University: University of Strathclyde  Supervisor: Dr Theodosia Stratoudaki & Dr Charles MacLeod  Start date: October 2021

The majority of challenges for NDE and high value manufacturing today stem from the increased use of advanced materials and advanced processes that push the performance limits to extremes. Inspection techniques are faced with extreme operating environments (high temperature/radioactive environments), places of restricted access (e.g. the inside of engines or the human body), components of complex geometries, remote deployment, and in-process monitoring of high-value manufacturing (e.g. additive manufacturing). For all these reasons, what is needed is remote ultrasonic inspection: a technique that is non-contact, couplant free, has small footprint and minimal weight and can be delivered through an endoscope. Laser ultrasonics (LU) address these challenges and Laser Induced Phased Arrays (LIPAs) provide superior ultrasonic imaging than conventional LU techniques by successfully addressing the poor signal-to-noise ratio (SNR) usually associated with LU, especially for the non destructive regime.  

The aim of the PhD is to enable automated, remote ultrasonic imaging, based on LIPAs, which will be deployed using robots on real and challenging processes -such as welding and 3D metal printing- environments and components. 

The techniques to be developed will influence life-cycle costs of UK industrial products, enhancing the success of UK manufacturing, especially those depending on safety critical applications, such as aerospace. As a result, the results from this study will ensure safer transport, reduced usage of natural resources and benefit society as a whole. 

Robotically delivered Laser Ultrasonic inspection offers a monumental opportunity to inspect components as they are being built, ultimately leading to automated on-line process monitoring. This project seeks to investigate the potential for combining state-of-the-art developments in 1) Automation and Robotics, 2) Advanced Phased Array Laser Ultrasonics and 3) Complex Fusion Welding and large-scale 3D metal printing. Specifically, this project will investigate and develop a system for laser-deployed inspection using a 6 Degree of Freedom (D.O.F.) manipulator for true 3D surface and volume mapping, for the first time. Automated interpretation of all-optically acquired, ultrasonic data, providing information on the location, size and type of defects, will also be developed. This interpretation will be adaptive and real-time, forming a feedback loop to the data acquisition process.  

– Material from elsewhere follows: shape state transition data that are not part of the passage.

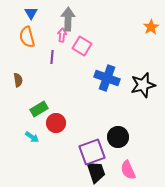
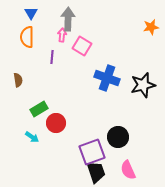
orange star: rotated 21 degrees clockwise
orange semicircle: rotated 15 degrees clockwise
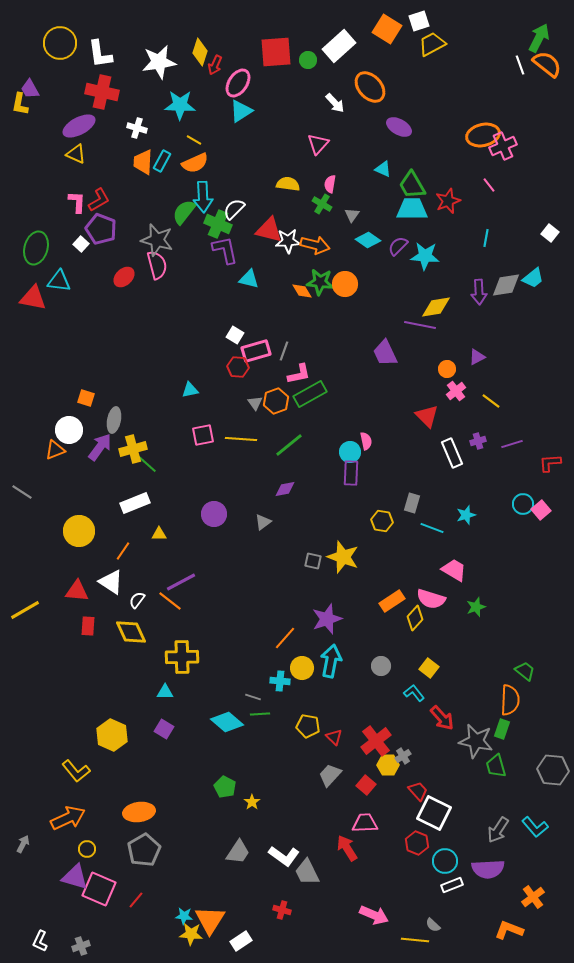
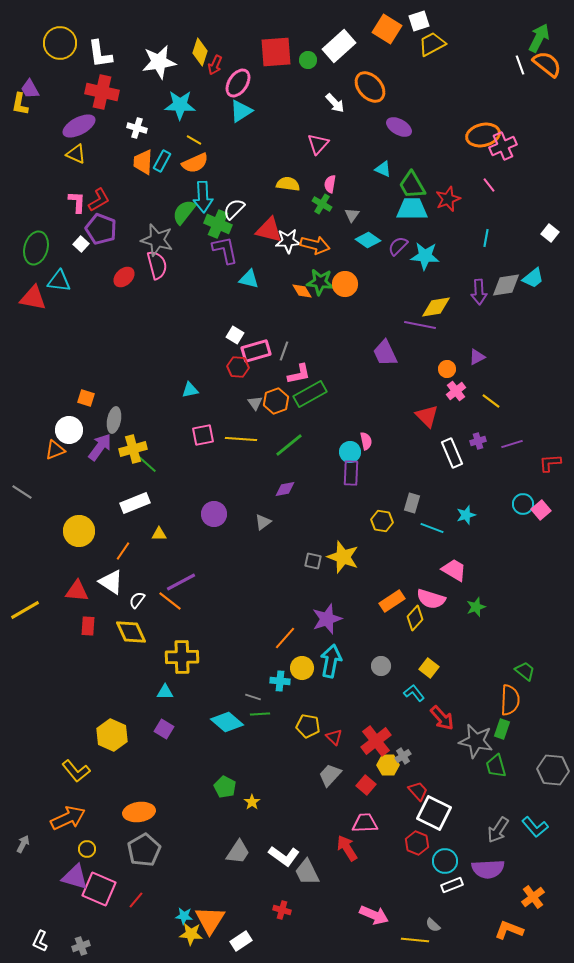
red star at (448, 201): moved 2 px up
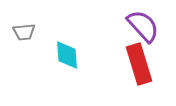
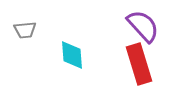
gray trapezoid: moved 1 px right, 2 px up
cyan diamond: moved 5 px right
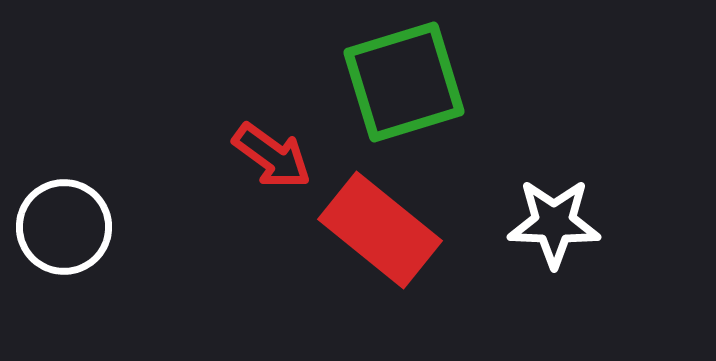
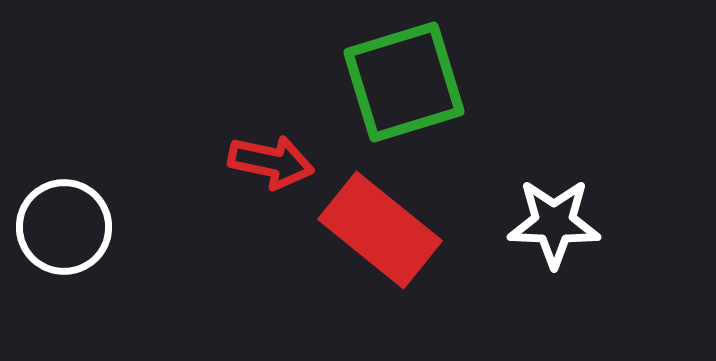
red arrow: moved 1 px left, 6 px down; rotated 24 degrees counterclockwise
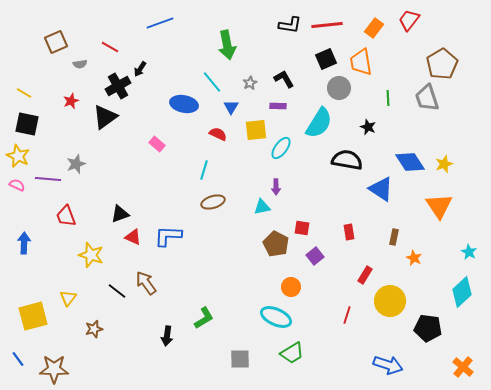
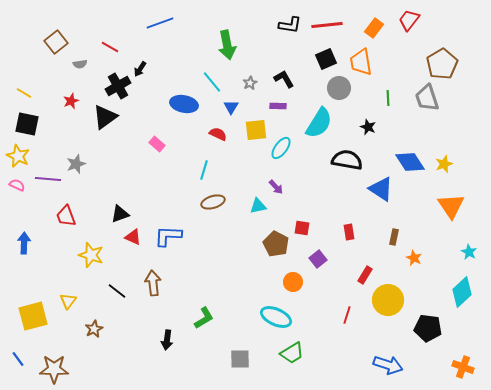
brown square at (56, 42): rotated 15 degrees counterclockwise
purple arrow at (276, 187): rotated 42 degrees counterclockwise
orange triangle at (439, 206): moved 12 px right
cyan triangle at (262, 207): moved 4 px left, 1 px up
purple square at (315, 256): moved 3 px right, 3 px down
brown arrow at (146, 283): moved 7 px right; rotated 30 degrees clockwise
orange circle at (291, 287): moved 2 px right, 5 px up
yellow triangle at (68, 298): moved 3 px down
yellow circle at (390, 301): moved 2 px left, 1 px up
brown star at (94, 329): rotated 12 degrees counterclockwise
black arrow at (167, 336): moved 4 px down
orange cross at (463, 367): rotated 20 degrees counterclockwise
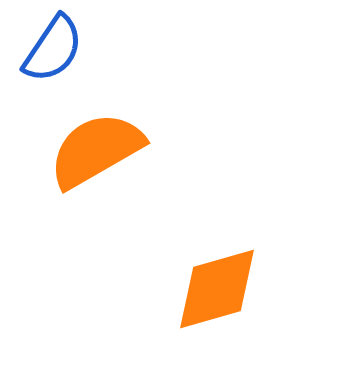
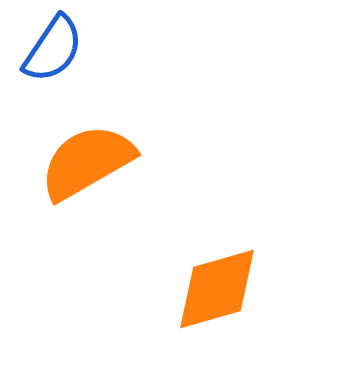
orange semicircle: moved 9 px left, 12 px down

Optical-based techniques, which can be delivered through flexible optical fibres, are also best suited for places of restricted access, such as in situ inspection of engines, or the human body. This project is directly applicable to industrial sectors such as additive manufacturing, space, aerospace, nuclear, defence and even human health.  

Robotic delivery of NDT inspection is an area where Strathclyde are international pioneers, using transducer based methods. Laser Ultrasonics will be integrated to the existing robots, addressing the requirements for increased inspection speeds and taking advantage of the flexible trajectory planning of the robotic system to realise LIPAs potential on synthesising arrays without physical constraints. The benefits are firstly expected in the inspection of curved structures and then for on-line process monitoring of welding and additive manufacturing. 

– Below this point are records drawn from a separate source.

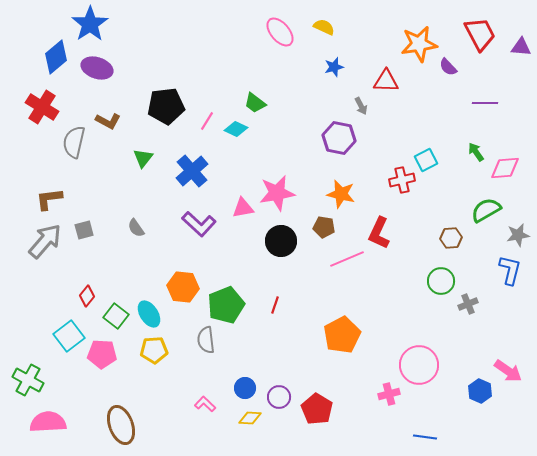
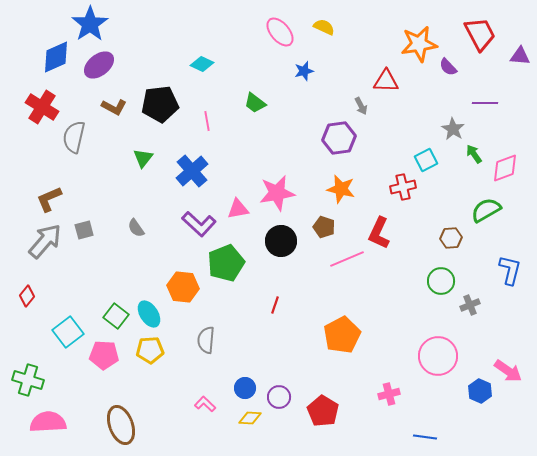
purple triangle at (521, 47): moved 1 px left, 9 px down
blue diamond at (56, 57): rotated 16 degrees clockwise
blue star at (334, 67): moved 30 px left, 4 px down
purple ellipse at (97, 68): moved 2 px right, 3 px up; rotated 56 degrees counterclockwise
black pentagon at (166, 106): moved 6 px left, 2 px up
brown L-shape at (108, 121): moved 6 px right, 14 px up
pink line at (207, 121): rotated 42 degrees counterclockwise
cyan diamond at (236, 129): moved 34 px left, 65 px up
purple hexagon at (339, 138): rotated 20 degrees counterclockwise
gray semicircle at (74, 142): moved 5 px up
green arrow at (476, 152): moved 2 px left, 2 px down
pink diamond at (505, 168): rotated 16 degrees counterclockwise
red cross at (402, 180): moved 1 px right, 7 px down
orange star at (341, 194): moved 5 px up
brown L-shape at (49, 199): rotated 16 degrees counterclockwise
pink triangle at (243, 208): moved 5 px left, 1 px down
brown pentagon at (324, 227): rotated 10 degrees clockwise
gray star at (518, 235): moved 65 px left, 106 px up; rotated 30 degrees counterclockwise
red diamond at (87, 296): moved 60 px left
gray cross at (468, 304): moved 2 px right, 1 px down
green pentagon at (226, 305): moved 42 px up
cyan square at (69, 336): moved 1 px left, 4 px up
gray semicircle at (206, 340): rotated 12 degrees clockwise
yellow pentagon at (154, 350): moved 4 px left
pink pentagon at (102, 354): moved 2 px right, 1 px down
pink circle at (419, 365): moved 19 px right, 9 px up
green cross at (28, 380): rotated 12 degrees counterclockwise
red pentagon at (317, 409): moved 6 px right, 2 px down
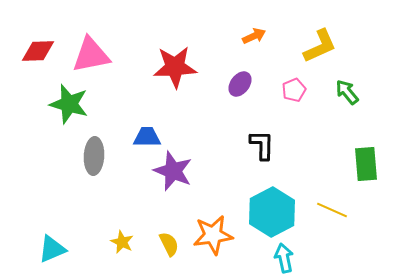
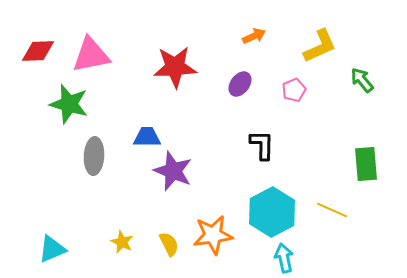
green arrow: moved 15 px right, 12 px up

In summary, there is a high degree of novelty in the proposed research plan. In particular, high academic and industrial impact is expected from the idea of remote robotic laser inspection and the development of automated decision making process. 

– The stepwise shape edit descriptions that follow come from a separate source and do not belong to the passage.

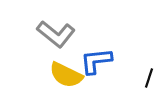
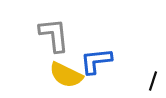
gray L-shape: moved 2 px left, 1 px down; rotated 135 degrees counterclockwise
black line: moved 4 px right, 3 px down
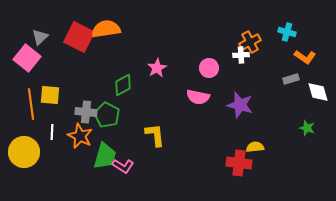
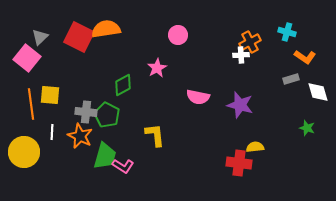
pink circle: moved 31 px left, 33 px up
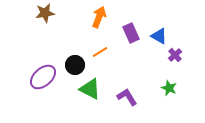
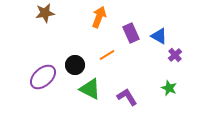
orange line: moved 7 px right, 3 px down
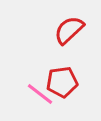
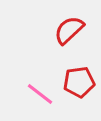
red pentagon: moved 17 px right
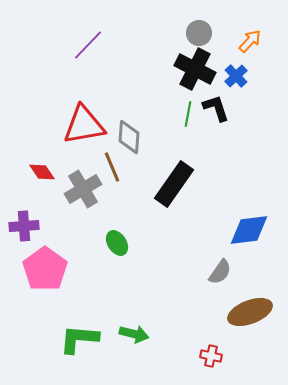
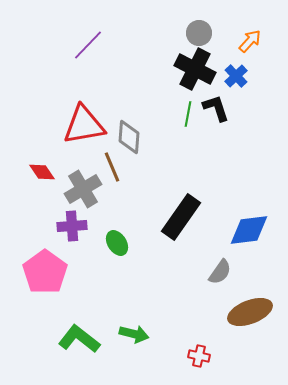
black rectangle: moved 7 px right, 33 px down
purple cross: moved 48 px right
pink pentagon: moved 3 px down
green L-shape: rotated 33 degrees clockwise
red cross: moved 12 px left
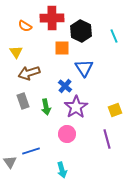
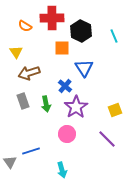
green arrow: moved 3 px up
purple line: rotated 30 degrees counterclockwise
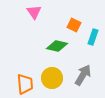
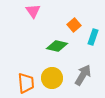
pink triangle: moved 1 px left, 1 px up
orange square: rotated 24 degrees clockwise
orange trapezoid: moved 1 px right, 1 px up
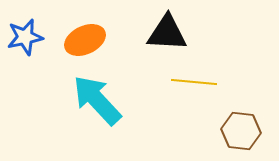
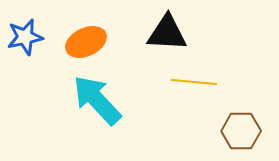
orange ellipse: moved 1 px right, 2 px down
brown hexagon: rotated 6 degrees counterclockwise
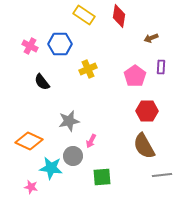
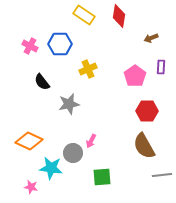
gray star: moved 17 px up
gray circle: moved 3 px up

The core objectives of the PhD study will be: 

  • Demonstration of LIPAs on industrial samples. 
  • Development of automated decision making process for the synthesis of LIPAs.
  • Demonstration of the potential of the technique in a variety of inspection cases encountered in industry. 
  • Investigate on-line deployment of the inspection system within a realistic manufacturing environment. 

Funding: 

This studentship covers fees at the home/EU rate, a stipend of £16877 per annum and the full technical and professional training programme as part of the FIND CDT.